Database hole revealed...

Hot on the heels of its reported weakness in its server software, Oracle has been left red-faced again today as security experts uncovered a hole in its 8i database. According to researchers at the CERT lab in Carnegie Mellon University, a buffer overflow vulnerability in its flagship database software allows hackers remote control of the database server. On a Windows machine, the flaw could also allow intruders to wrest control of the underlying operating system. Gunter Ollmann, principal consultant at ISS (Internet Security Systems) warned that the vulnerability is potentially very serious. "Anything which can give remote access to a system is not good," he pointed out. With the help of some extra code, the vulnerability allows a malicious user to take over the privileges of the TNS listener process before authentication - so no username or password is required to gain access.

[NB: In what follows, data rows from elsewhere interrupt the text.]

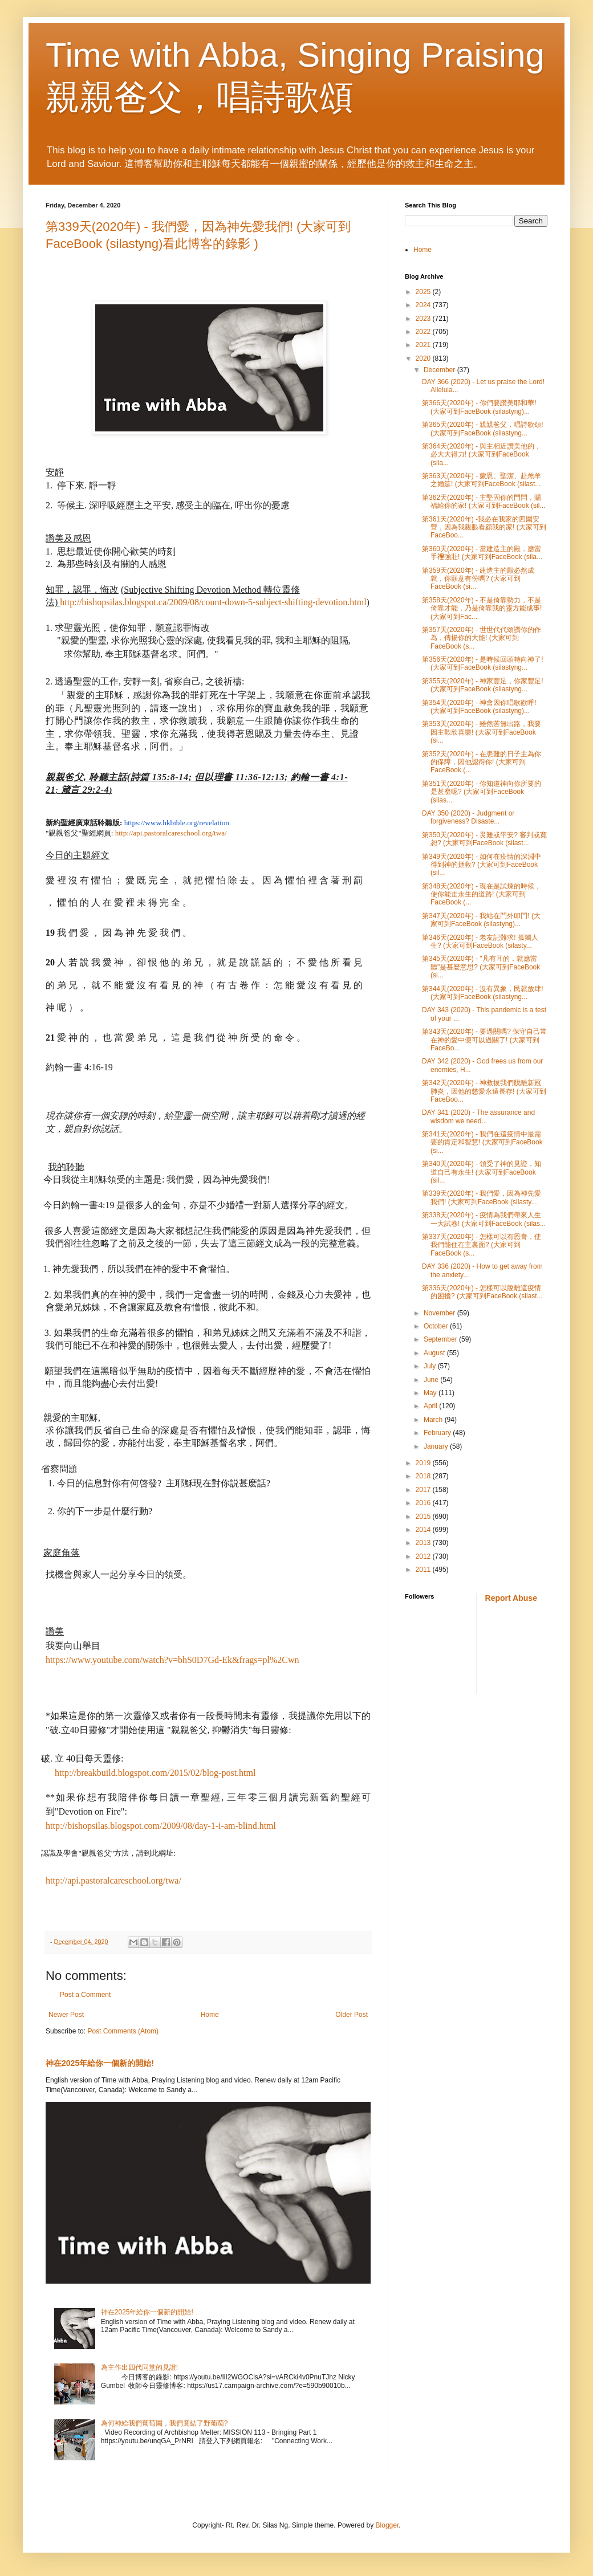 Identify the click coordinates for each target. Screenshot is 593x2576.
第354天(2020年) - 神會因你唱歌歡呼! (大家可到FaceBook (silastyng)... (479, 707)
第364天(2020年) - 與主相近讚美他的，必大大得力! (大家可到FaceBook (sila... (481, 454)
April (431, 1406)
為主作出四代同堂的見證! (139, 2367)
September (441, 1339)
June (432, 1380)
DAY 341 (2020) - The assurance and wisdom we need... (478, 1116)
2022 (424, 332)
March (434, 1420)
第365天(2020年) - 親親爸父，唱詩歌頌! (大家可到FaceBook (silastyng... (482, 429)
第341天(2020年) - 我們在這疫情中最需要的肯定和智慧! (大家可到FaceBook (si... (482, 1142)
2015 (424, 1517)
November (440, 1313)
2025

A standard internet firewall should protect most companies from external attackers, although Ollman warned that firms without firewall protection or with misconfigured software could be at risk. Even with a firewall, businesses remain at risk from malicious attacks within company walls. Last month ISS discovered a similar flaw in Oracle Net8, leaving users of its hugely popular 7,8 and 8i databases open to external Denial of Service (DoS) attacks. Ollman said: "It's such a large package with a tremendous amount of code. The bigger it is, the more likely it is that flaws will creep in."